Doyle reflexionó durante unos instantes. Dominado por un estúpido y cruel deseo de venganza, no quería renunciar a su presa.
—Sin embargo, me ha dicho Burton que esta noche habían tenido «verbena». ¿Qué significa eso?
—Ah, nada de particular. Reconozco que por la noche me he dejado impresionar, pero ahora, a la luz del sol, no creo una palabra de esa historia. Todo deben ser fantasías de ese estúpido de Sam.
—¿Qué le ha sucedido?
—Pues que, según él, cuando estaba de guardia se le ha echado encima un tipo completamente vestido de negro, con una capa fantasmal, el cual ha desaparecido luego como un murciélago.
Los ojos de Doyle bailaron un momento dentro de mis órbitas.
—¿De veras? ¿Y no ha visto Sam la cara de ese tipo? ¿Quién ha dicho que podía ser?

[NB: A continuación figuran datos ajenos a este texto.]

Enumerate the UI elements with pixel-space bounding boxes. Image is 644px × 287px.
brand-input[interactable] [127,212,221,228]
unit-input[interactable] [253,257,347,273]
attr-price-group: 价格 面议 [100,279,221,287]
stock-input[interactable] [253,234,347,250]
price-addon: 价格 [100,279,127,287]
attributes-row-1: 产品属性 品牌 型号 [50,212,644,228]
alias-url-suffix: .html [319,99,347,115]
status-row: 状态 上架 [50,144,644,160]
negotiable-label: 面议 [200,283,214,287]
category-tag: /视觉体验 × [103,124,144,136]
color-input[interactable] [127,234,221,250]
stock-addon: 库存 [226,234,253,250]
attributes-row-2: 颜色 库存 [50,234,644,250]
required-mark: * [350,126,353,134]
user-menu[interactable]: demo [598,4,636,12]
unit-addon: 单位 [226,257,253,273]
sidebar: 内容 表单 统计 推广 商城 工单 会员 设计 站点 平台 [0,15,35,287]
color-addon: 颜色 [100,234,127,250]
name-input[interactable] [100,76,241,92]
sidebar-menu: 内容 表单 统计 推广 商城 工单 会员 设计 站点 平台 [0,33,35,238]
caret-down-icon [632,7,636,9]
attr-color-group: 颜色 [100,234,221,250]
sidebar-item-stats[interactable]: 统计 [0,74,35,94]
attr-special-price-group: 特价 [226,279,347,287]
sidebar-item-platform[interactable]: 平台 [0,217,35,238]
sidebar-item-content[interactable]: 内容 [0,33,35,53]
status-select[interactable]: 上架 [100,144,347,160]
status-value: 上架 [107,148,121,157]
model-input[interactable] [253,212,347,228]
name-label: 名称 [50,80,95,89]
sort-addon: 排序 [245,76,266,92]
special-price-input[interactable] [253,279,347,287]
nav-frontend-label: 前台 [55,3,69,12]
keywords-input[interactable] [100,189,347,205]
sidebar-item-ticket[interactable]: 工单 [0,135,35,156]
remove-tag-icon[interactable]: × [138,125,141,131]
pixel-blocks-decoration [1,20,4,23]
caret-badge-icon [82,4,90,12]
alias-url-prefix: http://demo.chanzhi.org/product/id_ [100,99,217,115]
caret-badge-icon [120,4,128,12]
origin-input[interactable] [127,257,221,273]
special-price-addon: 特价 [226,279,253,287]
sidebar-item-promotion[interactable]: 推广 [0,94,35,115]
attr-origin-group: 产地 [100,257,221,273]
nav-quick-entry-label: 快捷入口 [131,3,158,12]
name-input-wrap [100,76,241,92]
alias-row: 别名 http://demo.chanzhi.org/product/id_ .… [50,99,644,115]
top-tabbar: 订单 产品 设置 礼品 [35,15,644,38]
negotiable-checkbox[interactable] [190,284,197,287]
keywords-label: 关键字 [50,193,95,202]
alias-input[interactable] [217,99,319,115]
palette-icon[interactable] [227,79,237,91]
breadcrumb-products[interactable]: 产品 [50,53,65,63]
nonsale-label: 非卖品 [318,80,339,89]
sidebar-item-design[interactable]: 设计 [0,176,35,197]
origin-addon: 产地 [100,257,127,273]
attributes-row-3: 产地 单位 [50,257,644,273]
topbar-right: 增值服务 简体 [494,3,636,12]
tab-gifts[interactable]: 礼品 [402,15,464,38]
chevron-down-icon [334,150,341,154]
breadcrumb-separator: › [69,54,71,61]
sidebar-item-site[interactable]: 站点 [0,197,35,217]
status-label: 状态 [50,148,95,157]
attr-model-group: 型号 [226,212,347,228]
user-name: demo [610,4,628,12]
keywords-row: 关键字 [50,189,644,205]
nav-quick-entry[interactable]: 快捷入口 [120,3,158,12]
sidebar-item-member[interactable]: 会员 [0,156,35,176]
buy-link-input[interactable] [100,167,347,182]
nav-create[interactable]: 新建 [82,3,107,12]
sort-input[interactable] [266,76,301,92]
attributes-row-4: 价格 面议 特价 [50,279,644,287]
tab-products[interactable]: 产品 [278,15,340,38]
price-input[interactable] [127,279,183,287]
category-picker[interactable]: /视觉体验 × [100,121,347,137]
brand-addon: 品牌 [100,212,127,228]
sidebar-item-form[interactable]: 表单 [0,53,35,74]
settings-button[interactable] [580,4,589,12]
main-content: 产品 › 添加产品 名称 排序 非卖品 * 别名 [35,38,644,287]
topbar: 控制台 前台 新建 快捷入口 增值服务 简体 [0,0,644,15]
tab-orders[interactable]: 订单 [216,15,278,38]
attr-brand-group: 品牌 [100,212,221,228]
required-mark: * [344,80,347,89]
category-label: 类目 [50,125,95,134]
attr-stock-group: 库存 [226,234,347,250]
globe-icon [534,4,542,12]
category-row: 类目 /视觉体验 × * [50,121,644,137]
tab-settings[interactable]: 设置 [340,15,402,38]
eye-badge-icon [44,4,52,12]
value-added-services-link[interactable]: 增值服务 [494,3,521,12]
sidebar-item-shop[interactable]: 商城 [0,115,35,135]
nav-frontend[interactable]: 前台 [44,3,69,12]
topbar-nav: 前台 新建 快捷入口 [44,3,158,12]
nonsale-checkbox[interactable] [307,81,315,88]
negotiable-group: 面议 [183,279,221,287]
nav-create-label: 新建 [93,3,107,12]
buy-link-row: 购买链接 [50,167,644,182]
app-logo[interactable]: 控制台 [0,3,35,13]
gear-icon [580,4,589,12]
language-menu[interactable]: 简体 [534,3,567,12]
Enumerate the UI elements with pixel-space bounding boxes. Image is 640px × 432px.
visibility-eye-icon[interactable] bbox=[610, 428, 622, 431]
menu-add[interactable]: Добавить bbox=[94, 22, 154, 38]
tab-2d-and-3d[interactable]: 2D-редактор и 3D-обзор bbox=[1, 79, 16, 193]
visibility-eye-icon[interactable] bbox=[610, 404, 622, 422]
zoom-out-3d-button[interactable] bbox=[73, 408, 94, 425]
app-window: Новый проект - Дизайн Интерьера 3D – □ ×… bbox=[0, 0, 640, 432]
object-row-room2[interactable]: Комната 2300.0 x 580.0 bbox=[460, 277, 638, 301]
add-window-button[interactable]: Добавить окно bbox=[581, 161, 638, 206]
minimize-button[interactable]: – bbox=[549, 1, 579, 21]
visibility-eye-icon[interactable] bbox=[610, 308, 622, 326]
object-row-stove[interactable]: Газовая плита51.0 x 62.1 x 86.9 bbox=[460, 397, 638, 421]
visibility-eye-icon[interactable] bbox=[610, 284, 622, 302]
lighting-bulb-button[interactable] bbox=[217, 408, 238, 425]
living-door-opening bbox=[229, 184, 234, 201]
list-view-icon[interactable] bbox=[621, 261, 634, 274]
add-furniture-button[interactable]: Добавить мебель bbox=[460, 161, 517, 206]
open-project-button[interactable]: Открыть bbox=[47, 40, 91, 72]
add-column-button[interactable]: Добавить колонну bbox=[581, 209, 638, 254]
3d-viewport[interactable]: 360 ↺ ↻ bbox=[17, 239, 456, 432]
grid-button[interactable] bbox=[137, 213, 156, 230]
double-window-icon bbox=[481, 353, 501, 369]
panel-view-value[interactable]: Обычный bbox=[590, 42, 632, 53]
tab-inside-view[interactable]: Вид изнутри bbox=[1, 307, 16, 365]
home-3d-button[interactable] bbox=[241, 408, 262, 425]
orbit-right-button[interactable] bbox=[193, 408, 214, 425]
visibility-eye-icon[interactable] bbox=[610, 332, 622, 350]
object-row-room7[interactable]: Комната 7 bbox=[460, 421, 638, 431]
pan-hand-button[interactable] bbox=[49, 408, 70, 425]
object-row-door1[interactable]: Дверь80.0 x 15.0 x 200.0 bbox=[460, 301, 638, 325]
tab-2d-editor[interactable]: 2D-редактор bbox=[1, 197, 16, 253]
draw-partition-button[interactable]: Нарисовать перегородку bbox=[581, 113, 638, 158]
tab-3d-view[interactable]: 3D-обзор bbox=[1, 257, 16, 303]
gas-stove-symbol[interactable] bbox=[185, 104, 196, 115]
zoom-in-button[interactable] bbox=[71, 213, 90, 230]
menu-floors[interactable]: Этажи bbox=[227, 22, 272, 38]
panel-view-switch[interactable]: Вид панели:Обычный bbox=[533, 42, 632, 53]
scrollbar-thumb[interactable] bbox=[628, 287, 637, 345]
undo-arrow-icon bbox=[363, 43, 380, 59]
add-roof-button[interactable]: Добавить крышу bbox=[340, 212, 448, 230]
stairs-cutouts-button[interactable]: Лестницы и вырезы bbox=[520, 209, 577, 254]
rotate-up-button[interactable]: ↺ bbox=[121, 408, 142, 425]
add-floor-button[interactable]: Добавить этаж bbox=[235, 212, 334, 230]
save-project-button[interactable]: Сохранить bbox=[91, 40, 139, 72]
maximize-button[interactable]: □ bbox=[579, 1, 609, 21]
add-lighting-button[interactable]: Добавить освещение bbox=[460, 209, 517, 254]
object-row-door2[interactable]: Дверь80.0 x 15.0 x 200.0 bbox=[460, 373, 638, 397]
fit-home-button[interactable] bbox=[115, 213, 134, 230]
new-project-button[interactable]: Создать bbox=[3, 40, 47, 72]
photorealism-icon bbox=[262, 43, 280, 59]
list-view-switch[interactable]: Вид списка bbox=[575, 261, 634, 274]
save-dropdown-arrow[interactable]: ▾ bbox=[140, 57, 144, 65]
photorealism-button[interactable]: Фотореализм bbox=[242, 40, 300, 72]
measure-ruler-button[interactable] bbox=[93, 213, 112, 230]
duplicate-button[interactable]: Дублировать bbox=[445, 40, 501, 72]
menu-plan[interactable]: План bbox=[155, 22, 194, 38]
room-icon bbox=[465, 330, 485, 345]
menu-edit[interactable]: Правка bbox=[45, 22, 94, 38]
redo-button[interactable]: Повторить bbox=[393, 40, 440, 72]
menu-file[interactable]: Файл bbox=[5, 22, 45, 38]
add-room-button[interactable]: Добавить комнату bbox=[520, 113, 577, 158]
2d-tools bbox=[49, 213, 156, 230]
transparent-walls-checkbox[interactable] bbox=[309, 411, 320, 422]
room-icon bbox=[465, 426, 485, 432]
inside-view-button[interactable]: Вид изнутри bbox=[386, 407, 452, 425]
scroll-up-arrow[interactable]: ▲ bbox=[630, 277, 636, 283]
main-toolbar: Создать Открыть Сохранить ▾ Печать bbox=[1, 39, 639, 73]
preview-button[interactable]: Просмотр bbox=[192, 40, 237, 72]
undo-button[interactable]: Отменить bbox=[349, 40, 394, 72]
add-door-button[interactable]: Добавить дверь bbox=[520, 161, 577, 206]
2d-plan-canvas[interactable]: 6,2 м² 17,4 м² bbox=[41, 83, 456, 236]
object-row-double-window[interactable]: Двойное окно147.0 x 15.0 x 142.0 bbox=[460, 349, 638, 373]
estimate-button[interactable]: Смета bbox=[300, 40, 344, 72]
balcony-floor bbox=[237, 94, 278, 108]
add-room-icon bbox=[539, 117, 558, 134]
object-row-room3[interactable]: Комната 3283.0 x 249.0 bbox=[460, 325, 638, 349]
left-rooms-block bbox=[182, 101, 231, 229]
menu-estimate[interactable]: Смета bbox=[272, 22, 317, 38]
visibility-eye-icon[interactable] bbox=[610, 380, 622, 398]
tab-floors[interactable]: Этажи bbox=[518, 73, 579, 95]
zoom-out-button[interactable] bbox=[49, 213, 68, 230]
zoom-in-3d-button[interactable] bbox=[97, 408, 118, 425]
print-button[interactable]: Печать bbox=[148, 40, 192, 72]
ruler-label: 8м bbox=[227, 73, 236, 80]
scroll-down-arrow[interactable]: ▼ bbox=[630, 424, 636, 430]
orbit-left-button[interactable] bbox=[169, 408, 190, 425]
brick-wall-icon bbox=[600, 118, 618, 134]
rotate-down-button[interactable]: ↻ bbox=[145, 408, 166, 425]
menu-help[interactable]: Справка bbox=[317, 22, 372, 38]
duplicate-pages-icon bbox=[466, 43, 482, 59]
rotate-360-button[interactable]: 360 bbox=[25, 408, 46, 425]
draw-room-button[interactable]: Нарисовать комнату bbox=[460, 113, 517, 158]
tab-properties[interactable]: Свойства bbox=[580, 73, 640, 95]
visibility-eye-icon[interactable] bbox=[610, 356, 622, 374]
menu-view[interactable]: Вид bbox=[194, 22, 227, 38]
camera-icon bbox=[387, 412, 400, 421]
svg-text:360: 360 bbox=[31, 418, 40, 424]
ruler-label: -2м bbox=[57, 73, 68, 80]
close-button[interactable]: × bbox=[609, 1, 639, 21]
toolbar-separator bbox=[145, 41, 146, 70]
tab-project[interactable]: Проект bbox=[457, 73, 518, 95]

—Según él, el mismísimo Conde Drácula.
Doyle lanzó una carcajada. Y rió con tanta alegría y al mismo tiempo con tanta crueldad, que Harper tuvo que detenerse para mirarle sorprendido.
—¿Qué te sucede, muchacho?
—Nada, nada… Es que recordaba una cosa.
—Pues no veo que lo que te acabo de contar tenga ninguna gracia.
—Perdone, Harper. Mi risa ha sido una tontería, no haga caso… ¿Por qué supone que el Conde Drácula en persona ha podido venir justo aquí? Según la historia, ese monstruo vivió a millares de millas de Nevada, en un rincón lejano de la vieja Europa. ¿Cómo cree que ha podido llegar desde tan lejos, si sólo le es posible viajar de noche?
—Dentro de su ataúd puede viajar incluso de día, si alguien lo transporta.
—Muy bien. ¿Y dónde está su ataúd?
—Lo tengo yo —dijo Harper, con una voz sombría.
Doyle, sorprendido, se volvió para mirarle.
—¿El auténtico?
—El auténtico.
—No puedo creerlo. Usted entiende de objetos curiosos, pero le habrán endosado una antigualla donde, seguramente, hace cincuenta años estuvo enterrado un sheriff borrachín.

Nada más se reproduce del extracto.